B. All oval frames and related titles (e.g. "judging correct") can be identified, and an interactive node structure in the interactive script is generated. How many elliptical boxes generate how many interactive nodes.
C. The connection line with the playing interval as the starting point can be identified, the interaction node of the connection line end point is associated to the playing interval, and the playing interval is used as the playing interval corresponding to the interaction node. And identifying the time on the connection line as the starting time of the interaction node. And generating the information into the interaction script.
D. The connection line with the interactive node as the starting point can be identified, the playing interval which takes the same interactive node as the starting point of the connection line and takes the same interactive node as the end point of the connection line is counted, and each playing interval corresponds to one option of the interactive node. The title of the interaction node is used as the display title of the interaction, and the name of each playing interval is used as the name of an interaction option to be filled into the interaction script.
Therefore, when playing the interactive video to a certain interactive node according to the interactive script, the user can jump to the corresponding playing interval to continue playing according to the option clicked by the user. As shown in fig. 3, the video content corresponding to the current moment is displayed on the interface according to the interactive script, the related content "judging the error" is displayed on the interface under the interface, at this time, the user may select one of the two options "opposite" and "error", if the user selects "opposite", the user jumps to the corresponding playing interval of "opposite" to continue playing, and if the user selects "error", the user jumps to the corresponding playing interval of "error" to continue playing.
Based on this, in the embodiment of the present application, the scenario structure chart may be input into the recognition model, the recognition model implements the image recognition processing on the scenario structure chart, so as to obtain a plurality of first image elements, and second image elements for characterizing the association relationship between the plurality of first image elements, and determine corresponding first element information based on each first image element, and determine corresponding second element information based on each second image element, and finally, generate a script file for recording playing logic of a plurality of video clips in the interactive video based on the first element information and the second element information.

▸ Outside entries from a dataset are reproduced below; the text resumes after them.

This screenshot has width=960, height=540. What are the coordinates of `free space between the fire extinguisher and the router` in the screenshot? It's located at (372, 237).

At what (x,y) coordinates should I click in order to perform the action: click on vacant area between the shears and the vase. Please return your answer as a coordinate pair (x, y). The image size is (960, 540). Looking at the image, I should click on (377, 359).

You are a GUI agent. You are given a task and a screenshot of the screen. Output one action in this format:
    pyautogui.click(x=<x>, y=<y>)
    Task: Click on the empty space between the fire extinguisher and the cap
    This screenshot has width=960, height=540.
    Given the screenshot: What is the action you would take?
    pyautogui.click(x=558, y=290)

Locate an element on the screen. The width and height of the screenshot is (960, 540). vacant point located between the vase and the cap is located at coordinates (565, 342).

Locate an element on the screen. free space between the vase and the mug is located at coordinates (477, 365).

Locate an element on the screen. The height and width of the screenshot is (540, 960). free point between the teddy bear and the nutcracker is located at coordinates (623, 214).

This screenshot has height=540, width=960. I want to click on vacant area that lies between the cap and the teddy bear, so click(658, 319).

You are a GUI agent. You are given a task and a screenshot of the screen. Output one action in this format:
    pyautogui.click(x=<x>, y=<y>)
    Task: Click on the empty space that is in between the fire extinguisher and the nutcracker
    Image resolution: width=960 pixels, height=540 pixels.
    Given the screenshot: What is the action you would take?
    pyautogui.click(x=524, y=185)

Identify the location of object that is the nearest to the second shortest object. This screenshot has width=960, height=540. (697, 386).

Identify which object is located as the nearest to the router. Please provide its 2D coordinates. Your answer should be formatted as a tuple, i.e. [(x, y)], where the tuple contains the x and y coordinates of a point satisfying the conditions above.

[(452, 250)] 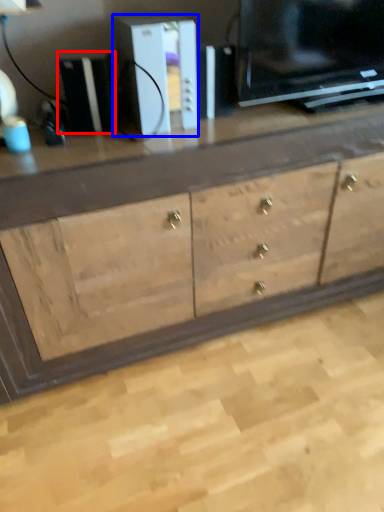 Question: Which of the following is the farthest to the observer, appliance (highlighted by a red box) or appliance (highlighted by a blue box)?

Choices:
 (A) appliance
 (B) appliance

Answer: (A)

In application, the recognition model can learn the data format of the sample interaction script file based on the sample interaction script file in the training process to obtain data format information, such as JSON (JavaScript Object Notation, JS object numbered musical notation) format, XML (EXtensible Markup Language ) and the like.
Based on this, the specific implementation of generating the script file corresponding to the interactive video based on the first element information and the second element information may include: determining data format information, and formatting the first element information and the second element information based on the data format information to obtain a script file corresponding to the interactive video. Thus, a script file conforming to the data format of the sample interaction script file in the training data can be generated.
In addition, in another embodiment, all video clips corresponding to the scenario structure diagram can be obtained, and after the script file is generated, a video playing file corresponding to the interactive video is generated based on all video clips and the script file. Therefore, the user can conveniently play the video clips in the video playing file through the script file in the video playing file.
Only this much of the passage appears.